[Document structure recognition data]

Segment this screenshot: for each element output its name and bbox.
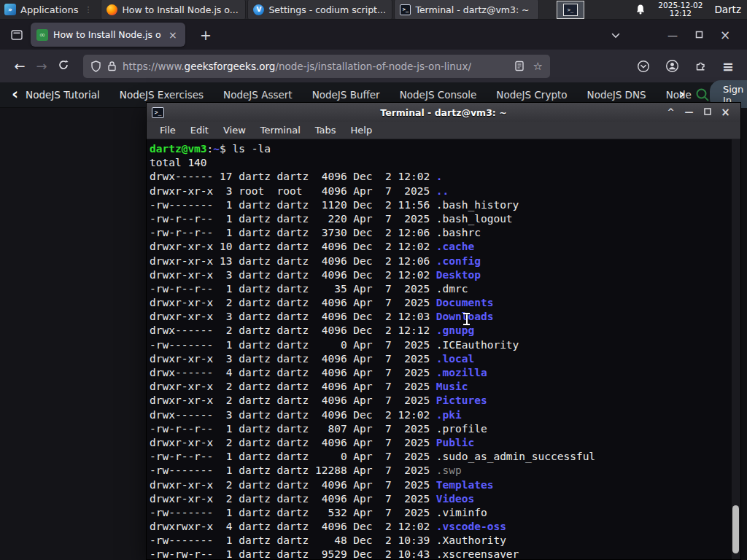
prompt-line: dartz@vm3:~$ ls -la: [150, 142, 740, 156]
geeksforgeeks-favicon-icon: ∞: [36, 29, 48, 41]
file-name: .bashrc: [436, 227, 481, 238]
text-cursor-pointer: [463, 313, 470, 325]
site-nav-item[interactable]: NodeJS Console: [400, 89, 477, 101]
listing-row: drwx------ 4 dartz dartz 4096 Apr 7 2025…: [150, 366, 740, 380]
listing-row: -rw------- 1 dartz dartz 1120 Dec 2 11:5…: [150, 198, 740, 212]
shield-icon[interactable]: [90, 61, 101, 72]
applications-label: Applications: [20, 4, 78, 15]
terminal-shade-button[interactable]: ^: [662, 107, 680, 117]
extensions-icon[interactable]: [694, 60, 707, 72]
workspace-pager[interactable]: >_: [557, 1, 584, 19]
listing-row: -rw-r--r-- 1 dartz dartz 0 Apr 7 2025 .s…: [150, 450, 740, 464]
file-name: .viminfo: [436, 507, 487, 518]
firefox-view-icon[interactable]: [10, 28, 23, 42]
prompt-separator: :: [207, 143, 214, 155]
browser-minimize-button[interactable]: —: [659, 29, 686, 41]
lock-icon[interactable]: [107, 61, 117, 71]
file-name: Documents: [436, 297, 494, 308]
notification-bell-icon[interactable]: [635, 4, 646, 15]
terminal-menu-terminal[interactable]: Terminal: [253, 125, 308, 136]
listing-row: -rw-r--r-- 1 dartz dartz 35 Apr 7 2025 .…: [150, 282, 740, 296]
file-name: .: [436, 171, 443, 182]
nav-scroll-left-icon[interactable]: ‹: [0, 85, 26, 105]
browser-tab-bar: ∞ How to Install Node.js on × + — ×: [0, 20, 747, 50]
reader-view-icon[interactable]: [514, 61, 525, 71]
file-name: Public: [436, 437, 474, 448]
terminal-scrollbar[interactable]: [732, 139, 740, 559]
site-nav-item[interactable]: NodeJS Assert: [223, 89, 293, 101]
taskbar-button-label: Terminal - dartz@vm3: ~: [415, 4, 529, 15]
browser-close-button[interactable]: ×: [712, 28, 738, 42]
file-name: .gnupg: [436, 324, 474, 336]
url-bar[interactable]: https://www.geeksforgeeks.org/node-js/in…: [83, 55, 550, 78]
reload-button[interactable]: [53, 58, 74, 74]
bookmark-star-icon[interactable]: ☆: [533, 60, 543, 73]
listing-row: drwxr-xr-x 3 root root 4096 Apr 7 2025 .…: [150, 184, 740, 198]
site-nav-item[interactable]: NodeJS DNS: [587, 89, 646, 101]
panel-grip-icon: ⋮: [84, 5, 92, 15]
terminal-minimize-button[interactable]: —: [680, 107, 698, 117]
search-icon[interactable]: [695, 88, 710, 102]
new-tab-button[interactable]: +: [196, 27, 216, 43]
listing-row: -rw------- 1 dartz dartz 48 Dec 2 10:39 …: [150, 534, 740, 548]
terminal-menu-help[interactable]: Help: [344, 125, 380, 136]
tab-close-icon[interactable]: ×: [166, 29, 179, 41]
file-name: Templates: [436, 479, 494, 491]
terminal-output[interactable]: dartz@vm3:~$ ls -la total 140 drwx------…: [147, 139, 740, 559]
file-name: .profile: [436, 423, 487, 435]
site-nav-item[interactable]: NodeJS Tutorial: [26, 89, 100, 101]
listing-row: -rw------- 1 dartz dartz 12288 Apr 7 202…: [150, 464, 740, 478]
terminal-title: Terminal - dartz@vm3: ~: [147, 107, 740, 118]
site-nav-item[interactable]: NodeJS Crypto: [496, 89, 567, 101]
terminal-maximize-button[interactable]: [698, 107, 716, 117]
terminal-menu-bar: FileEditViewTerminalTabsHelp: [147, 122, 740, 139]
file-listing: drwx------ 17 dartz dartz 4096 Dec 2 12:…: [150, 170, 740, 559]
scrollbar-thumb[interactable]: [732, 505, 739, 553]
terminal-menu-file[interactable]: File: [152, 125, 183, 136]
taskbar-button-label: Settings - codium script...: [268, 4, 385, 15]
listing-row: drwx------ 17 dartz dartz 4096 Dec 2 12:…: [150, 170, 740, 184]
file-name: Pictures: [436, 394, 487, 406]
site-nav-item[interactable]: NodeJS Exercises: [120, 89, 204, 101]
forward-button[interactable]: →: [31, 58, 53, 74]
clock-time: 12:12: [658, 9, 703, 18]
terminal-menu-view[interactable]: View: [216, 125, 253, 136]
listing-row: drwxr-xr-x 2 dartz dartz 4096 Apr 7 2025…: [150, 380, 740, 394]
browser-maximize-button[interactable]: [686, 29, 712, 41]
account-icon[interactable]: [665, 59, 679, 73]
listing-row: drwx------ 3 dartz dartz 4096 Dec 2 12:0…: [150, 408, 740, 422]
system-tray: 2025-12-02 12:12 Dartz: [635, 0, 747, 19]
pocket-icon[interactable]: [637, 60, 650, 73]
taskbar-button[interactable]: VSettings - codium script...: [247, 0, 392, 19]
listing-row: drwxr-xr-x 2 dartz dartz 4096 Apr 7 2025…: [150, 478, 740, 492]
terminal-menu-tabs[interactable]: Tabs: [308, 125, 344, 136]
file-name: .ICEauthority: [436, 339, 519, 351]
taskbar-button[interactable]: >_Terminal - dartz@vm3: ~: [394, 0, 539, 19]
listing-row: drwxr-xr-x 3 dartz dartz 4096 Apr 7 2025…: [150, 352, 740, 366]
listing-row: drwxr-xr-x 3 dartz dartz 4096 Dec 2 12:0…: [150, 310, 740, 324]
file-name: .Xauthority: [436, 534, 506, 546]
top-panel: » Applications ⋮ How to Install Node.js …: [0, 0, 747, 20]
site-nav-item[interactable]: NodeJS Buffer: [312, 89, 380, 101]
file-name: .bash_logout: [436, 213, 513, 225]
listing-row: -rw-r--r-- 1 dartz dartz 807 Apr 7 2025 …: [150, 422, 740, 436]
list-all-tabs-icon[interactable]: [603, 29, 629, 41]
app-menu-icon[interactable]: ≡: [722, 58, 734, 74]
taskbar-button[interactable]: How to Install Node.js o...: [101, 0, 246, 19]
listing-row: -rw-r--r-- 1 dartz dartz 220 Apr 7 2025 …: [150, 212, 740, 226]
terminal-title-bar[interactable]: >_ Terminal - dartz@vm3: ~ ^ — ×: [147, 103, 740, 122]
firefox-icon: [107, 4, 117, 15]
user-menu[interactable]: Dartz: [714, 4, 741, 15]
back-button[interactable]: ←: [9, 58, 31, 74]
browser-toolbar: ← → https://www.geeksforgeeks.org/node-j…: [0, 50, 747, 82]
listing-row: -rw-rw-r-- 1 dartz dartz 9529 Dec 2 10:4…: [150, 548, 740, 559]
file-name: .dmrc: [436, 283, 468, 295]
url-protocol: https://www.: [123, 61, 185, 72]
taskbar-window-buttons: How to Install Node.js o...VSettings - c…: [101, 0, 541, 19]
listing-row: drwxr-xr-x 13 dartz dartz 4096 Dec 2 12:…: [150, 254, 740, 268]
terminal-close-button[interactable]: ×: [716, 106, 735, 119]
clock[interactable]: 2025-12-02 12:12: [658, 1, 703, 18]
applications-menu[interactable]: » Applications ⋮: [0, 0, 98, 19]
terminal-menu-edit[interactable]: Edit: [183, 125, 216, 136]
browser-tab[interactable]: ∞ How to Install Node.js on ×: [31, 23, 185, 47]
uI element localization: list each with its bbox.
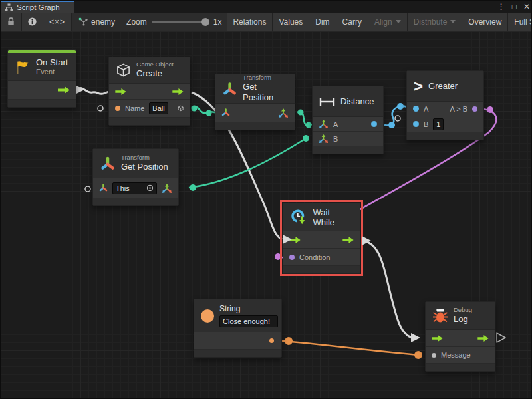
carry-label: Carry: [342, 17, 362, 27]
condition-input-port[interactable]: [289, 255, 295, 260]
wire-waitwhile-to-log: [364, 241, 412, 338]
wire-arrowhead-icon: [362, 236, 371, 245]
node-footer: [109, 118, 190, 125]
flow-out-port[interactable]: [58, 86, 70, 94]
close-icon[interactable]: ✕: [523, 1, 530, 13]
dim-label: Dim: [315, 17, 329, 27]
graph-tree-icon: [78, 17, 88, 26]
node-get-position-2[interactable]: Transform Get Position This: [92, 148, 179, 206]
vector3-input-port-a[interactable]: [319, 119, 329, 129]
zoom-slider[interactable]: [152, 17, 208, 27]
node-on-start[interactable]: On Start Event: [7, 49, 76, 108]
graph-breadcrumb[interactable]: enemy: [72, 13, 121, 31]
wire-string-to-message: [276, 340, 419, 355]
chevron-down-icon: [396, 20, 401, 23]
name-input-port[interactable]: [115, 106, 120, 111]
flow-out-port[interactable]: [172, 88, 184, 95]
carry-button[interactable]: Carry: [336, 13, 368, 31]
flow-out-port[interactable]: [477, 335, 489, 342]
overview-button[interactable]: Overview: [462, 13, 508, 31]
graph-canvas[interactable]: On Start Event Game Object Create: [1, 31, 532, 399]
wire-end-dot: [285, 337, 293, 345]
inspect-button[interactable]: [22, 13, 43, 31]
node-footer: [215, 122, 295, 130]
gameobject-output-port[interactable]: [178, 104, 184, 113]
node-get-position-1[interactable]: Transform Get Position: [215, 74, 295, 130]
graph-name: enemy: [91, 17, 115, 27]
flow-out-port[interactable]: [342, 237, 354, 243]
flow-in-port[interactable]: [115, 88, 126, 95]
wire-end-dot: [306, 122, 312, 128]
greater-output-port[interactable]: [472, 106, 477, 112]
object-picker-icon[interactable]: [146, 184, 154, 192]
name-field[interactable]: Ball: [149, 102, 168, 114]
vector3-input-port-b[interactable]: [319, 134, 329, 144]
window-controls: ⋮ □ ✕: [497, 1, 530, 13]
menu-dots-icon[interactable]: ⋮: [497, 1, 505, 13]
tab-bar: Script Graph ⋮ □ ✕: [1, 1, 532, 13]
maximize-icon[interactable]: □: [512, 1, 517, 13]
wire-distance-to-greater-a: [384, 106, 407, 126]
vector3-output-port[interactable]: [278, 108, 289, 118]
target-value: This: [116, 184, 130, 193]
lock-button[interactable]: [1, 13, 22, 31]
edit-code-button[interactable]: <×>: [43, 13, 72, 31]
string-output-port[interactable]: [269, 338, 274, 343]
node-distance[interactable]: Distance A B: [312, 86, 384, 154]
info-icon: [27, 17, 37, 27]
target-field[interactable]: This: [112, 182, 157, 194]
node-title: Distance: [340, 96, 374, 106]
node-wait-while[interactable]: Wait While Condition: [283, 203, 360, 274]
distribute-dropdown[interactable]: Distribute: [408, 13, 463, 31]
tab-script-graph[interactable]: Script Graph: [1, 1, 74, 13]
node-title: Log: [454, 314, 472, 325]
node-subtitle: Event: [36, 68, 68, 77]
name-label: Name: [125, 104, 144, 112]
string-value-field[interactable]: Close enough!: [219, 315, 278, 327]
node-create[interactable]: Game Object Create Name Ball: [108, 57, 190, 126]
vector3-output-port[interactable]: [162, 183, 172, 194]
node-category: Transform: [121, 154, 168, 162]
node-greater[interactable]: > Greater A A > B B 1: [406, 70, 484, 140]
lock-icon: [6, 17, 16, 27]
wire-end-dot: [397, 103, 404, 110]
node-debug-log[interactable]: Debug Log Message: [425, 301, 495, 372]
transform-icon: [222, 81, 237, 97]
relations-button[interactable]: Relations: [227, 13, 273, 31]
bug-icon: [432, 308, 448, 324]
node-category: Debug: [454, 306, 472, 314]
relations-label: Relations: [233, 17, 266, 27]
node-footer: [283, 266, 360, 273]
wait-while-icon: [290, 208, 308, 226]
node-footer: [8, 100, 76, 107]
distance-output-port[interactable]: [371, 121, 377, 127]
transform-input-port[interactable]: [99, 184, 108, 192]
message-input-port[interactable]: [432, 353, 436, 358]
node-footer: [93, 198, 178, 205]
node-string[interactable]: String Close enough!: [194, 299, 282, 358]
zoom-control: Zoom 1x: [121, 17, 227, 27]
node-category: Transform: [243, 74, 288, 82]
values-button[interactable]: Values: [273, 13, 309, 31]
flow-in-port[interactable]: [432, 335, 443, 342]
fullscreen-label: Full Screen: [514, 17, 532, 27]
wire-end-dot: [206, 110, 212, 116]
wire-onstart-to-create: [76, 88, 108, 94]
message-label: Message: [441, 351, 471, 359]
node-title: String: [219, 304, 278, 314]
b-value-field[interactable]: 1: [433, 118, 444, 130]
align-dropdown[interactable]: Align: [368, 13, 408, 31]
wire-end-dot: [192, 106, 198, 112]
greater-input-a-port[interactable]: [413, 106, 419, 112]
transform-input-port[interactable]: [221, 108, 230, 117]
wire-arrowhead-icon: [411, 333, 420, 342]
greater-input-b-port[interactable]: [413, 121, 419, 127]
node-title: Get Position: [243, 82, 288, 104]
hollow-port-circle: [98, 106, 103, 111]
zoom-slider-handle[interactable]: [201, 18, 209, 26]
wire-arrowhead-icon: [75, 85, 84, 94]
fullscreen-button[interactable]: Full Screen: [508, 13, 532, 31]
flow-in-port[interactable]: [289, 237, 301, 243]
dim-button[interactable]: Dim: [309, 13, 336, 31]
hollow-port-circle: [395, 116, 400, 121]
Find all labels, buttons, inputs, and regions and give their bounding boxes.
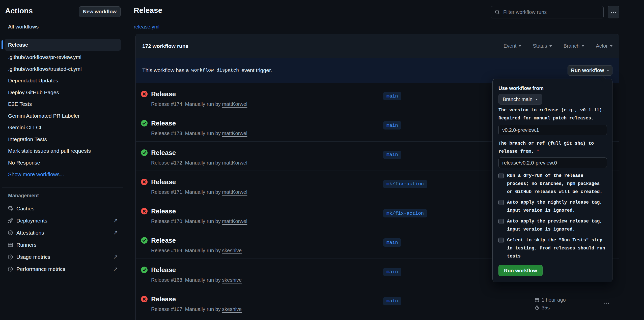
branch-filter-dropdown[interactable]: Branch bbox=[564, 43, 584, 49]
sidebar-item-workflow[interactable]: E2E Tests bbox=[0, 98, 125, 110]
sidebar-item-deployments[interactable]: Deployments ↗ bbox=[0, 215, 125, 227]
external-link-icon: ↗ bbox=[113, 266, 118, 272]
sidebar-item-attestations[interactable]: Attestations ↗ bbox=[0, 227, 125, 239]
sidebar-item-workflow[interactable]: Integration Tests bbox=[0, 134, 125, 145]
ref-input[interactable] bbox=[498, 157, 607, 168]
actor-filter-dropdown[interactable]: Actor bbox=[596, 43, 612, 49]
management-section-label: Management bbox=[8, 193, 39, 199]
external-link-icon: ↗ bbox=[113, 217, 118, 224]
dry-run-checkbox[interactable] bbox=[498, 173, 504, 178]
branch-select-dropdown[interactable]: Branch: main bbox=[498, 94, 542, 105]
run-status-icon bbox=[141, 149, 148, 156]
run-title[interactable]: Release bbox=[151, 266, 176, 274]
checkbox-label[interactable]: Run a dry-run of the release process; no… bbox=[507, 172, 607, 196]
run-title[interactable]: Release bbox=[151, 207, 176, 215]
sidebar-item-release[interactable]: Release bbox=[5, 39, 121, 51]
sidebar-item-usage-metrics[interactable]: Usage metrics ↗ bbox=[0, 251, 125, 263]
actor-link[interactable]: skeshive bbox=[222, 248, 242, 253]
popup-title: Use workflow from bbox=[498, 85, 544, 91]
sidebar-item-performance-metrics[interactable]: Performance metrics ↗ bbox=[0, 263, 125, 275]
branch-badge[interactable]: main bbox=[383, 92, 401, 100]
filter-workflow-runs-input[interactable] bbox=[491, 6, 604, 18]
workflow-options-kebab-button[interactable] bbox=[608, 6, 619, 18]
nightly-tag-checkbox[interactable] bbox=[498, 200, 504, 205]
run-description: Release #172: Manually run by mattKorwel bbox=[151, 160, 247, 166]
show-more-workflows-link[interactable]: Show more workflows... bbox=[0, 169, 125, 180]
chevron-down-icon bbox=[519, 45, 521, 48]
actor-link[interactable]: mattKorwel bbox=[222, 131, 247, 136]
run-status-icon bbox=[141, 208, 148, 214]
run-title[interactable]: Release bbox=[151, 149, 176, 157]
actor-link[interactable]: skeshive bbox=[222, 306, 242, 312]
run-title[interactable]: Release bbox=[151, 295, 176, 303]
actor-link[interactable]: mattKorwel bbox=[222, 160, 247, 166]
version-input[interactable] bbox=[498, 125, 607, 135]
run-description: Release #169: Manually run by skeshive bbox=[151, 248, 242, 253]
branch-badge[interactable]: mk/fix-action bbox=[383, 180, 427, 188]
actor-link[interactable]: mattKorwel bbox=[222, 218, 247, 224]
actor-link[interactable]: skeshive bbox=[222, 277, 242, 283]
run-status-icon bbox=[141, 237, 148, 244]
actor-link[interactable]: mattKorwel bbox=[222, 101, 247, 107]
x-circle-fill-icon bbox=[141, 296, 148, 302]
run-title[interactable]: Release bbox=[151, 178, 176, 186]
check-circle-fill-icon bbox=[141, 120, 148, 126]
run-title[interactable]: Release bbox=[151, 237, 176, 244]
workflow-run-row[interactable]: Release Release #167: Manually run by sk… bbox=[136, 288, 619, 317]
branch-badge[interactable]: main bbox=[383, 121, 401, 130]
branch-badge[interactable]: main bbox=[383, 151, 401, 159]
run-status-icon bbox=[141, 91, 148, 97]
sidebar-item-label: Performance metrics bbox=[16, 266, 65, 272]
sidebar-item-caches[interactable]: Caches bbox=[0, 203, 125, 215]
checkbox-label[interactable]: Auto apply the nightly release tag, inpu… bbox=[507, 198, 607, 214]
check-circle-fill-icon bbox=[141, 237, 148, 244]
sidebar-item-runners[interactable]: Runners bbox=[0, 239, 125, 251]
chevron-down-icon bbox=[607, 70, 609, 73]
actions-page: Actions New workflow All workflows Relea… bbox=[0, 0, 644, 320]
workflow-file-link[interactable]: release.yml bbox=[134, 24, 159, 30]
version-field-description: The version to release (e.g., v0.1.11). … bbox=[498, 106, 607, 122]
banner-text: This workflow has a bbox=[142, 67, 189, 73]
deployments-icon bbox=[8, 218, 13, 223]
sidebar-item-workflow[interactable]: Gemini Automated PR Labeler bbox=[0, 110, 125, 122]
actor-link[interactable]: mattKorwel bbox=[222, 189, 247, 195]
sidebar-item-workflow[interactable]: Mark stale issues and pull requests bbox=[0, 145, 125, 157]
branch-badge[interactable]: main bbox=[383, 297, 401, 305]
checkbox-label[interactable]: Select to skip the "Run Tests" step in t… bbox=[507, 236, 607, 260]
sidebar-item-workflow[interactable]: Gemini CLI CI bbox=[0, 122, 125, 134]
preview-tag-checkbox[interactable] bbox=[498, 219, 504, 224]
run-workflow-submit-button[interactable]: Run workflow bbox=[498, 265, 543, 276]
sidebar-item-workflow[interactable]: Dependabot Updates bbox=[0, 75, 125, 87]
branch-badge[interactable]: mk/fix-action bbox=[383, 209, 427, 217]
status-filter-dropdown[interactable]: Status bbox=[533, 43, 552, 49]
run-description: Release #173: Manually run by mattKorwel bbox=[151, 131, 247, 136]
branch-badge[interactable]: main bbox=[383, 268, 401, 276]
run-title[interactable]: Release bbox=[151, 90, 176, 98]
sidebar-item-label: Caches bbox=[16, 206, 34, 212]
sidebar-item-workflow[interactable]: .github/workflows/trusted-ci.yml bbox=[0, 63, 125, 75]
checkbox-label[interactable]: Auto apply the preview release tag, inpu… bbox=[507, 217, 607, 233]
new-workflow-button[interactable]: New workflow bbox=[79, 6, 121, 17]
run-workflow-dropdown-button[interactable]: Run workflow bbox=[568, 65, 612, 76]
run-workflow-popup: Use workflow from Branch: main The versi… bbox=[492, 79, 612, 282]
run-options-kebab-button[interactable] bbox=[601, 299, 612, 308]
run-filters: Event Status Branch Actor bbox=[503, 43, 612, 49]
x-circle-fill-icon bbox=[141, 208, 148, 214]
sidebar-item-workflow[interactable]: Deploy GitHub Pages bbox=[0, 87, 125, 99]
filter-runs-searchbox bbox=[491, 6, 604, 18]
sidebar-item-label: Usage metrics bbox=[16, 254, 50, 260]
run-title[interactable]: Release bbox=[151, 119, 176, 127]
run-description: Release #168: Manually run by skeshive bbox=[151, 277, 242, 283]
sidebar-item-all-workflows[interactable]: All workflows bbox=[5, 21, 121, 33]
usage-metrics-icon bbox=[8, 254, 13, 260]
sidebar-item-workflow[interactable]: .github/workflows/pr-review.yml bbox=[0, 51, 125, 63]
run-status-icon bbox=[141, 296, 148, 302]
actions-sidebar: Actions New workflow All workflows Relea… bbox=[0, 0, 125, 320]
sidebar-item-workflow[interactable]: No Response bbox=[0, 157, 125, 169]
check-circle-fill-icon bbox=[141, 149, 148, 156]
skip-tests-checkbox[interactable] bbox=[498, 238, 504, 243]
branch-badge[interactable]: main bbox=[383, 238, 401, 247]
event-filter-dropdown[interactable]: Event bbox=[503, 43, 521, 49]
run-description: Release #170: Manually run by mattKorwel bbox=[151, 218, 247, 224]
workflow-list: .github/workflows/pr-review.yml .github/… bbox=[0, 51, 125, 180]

* [Exercise]: Where in the records does the string "Debug" appear? Copy every line that has it.

* [Output of the exercise]:
node-debug-log[interactable]: Debug Log Message: [425, 301, 495, 372]
node-category: Debug: [454, 306, 472, 314]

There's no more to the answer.